Records →

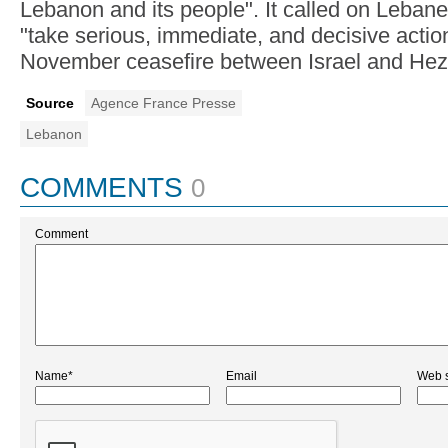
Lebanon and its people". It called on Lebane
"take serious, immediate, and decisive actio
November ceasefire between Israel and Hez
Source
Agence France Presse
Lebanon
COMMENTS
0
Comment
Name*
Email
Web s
...
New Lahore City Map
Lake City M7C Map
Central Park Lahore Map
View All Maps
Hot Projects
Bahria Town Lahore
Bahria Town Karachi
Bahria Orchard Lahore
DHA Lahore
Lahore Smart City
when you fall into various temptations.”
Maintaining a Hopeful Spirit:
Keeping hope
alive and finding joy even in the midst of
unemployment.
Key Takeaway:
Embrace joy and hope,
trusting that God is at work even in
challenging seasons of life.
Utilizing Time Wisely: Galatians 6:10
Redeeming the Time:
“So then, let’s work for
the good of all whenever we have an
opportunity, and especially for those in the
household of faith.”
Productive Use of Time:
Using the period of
* * *
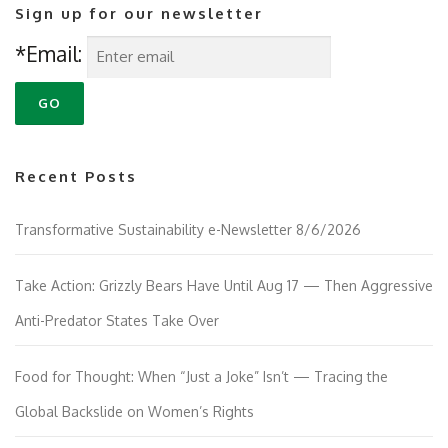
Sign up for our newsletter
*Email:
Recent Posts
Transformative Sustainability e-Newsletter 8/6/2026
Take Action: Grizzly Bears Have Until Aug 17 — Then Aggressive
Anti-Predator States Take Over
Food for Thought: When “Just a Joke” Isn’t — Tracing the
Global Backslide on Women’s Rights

What the exercise asks →
Repeat the entries above verbatim, but only from the line that has "Bahria Town Karachi" down to the line that has "Using the period of", inclusive.

Solution to this problem →
Bahria Town Karachi
Bahria Orchard Lahore
DHA Lahore
Lahore Smart City
when you fall into various temptations.”
Maintaining a Hopeful Spirit:
Keeping hope
alive and finding joy even in the midst of
unemployment.
Key Takeaway:
Embrace joy and hope,
trusting that God is at work even in
challenging seasons of life.
Utilizing Time Wisely: Galatians 6:10
Redeeming the Time:
“So then, let’s work for
the good of all whenever we have an
opportunity, and especially for those in the
household of faith.”
Productive Use of Time:
Using the period of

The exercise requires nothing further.